Following 11 years as a software developer, I finally followed my inner data wonk to the Analytics department at Oversee.net. When I interviewed for the job, I didn't know Python or R, or even what a Github Repo was, but I did have a scientific mindset. I showed the interviewer how I had developed a profitable online poker system by downloading hand history and experimenting with a simple strategy and he said "this is perfect". Before long, I was modifying the statistics they used in their A/B testing and managing the testing pipeline. A few years later, I managed Domain Acquisitions and developed predictive models to find profitable domain names in the wild. At our peak, we owned and monetized over a million domain names.

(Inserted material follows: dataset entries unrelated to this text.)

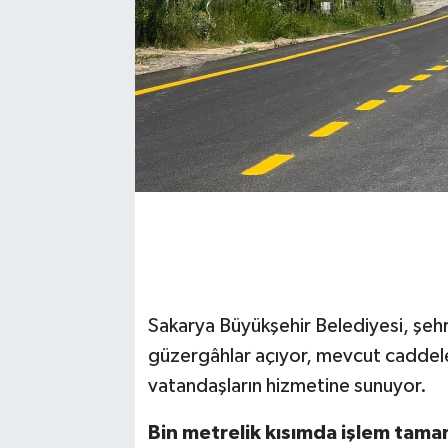
Sakarya Büyükşehir Belediyesi, şehri
güzergâhlar açıyor, mevcut caddeler
vatandaşların hizmetine sunuyor.
Bin metrelik kısımda işlem tam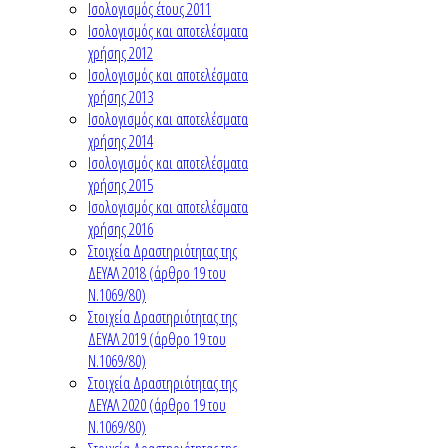
Ισολογισμός έτους 2011
Ισολογισμός και αποτελέσματα
χρήσης 2012
Ισολογισμός και αποτελέσματα
χρήσης 2013
Ισολογισμός και αποτελέσματα
χρήσης 2014
Ισολογισμός και αποτελέσματα
χρήσης 2015
Ισολογισμός και αποτελέσματα
χρήσης 2016
Στοιχεία Δραστηριότητας της
ΔΕΥΑΛ 2018 (άρθρο 19 του
Ν.1069/80)
Στοιχεία Δραστηριότητας της
ΔΕΥΑΛ 2019 (άρθρο 19 του
Ν.1069/80)
Στοιχεία Δραστηριότητας της
ΔΕΥΑΛ 2020 (άρθρο 19 του
Ν.1069/80)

I participated in my grand successes and epic failures during those years and it was there that I truly learned the value of the scientific mindset. After that, I improved my technical skills in UC Berkeley's Master of Information and Data Science program and since graduation, I've been on a mission to spread the message that data science education should be centered around scientific reasoning. The way around the pitfalls of data science is to walk the path of scientists.






The Scientific Mindset

Data doesn't speak for itself; it needs an interpreter.

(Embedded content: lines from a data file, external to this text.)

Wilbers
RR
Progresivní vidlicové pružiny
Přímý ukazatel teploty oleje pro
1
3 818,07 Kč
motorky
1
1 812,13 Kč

​​Why is the average age of death for male rappers under 30? Why are the best scoring schools the smallest ones? Are large earthquakes on the rise? Do dead salmon have brain activity when shown photographs? Are the Sophomore Slump and the Sport Illustrated Jinx real or imaginary? Do drugs for relaxation help students score higher on the SAT? Why does punishment seem to work better than reward? Why are movie sequels rarely as good as the originals? These are the types of questions that data scientists should be well positioned to answer, but despite their impressive array of technical skills, many are unable to critically solve problems with data. They were never taught how to be critical thinkers, how to be skeptical and ask questions, or the importance of conducting experiments. They were never taught about the scientific mindset.


The golden rule of science is: do whatever it takes to avoid fooling yourself. Look for explanations that make sense, generate ideas that are falsifiable, design and conduct experiments, and be willing to change your mind. If you can't think of any evidence that, if it were produced, would cause you to change your mind, then you don't care about evidence. Having an idea that can't be proven wrong is not a strength, it's a weakness. 


What putting science into data science allows you to do: 

  • Effectively interpret data and figure out if it's saying what you think it's saying.
  • Evaluate evidence and develop a Spidey Sense that tells you when you're not seeing the whole picture.
  • Identify which features might be useful for making predictions. If you include too many nonsense variables, they'll crowd out the real ones.
  • Run experiments whenever possible. The strongest evidence is evidence that could've gone against you.

 

Businesses call themselves "data driven" and think they know what data is telling them ("up is up"). However, many are not analyzing data in a scientifically rigorous way and are setting themselves up to be duped by data. They p-hack (test repeatedly until it finally backs them up), they HARK (create hypotheses after the results are already known), and they hide their misses while showing their hits (publication bias). My goal is to help train the next generation of data scientists and managers to avoid the pitfalls, by teaching data science in a new way that emphasizes scientific reasoning. Data science works, but only if you work like a scientist.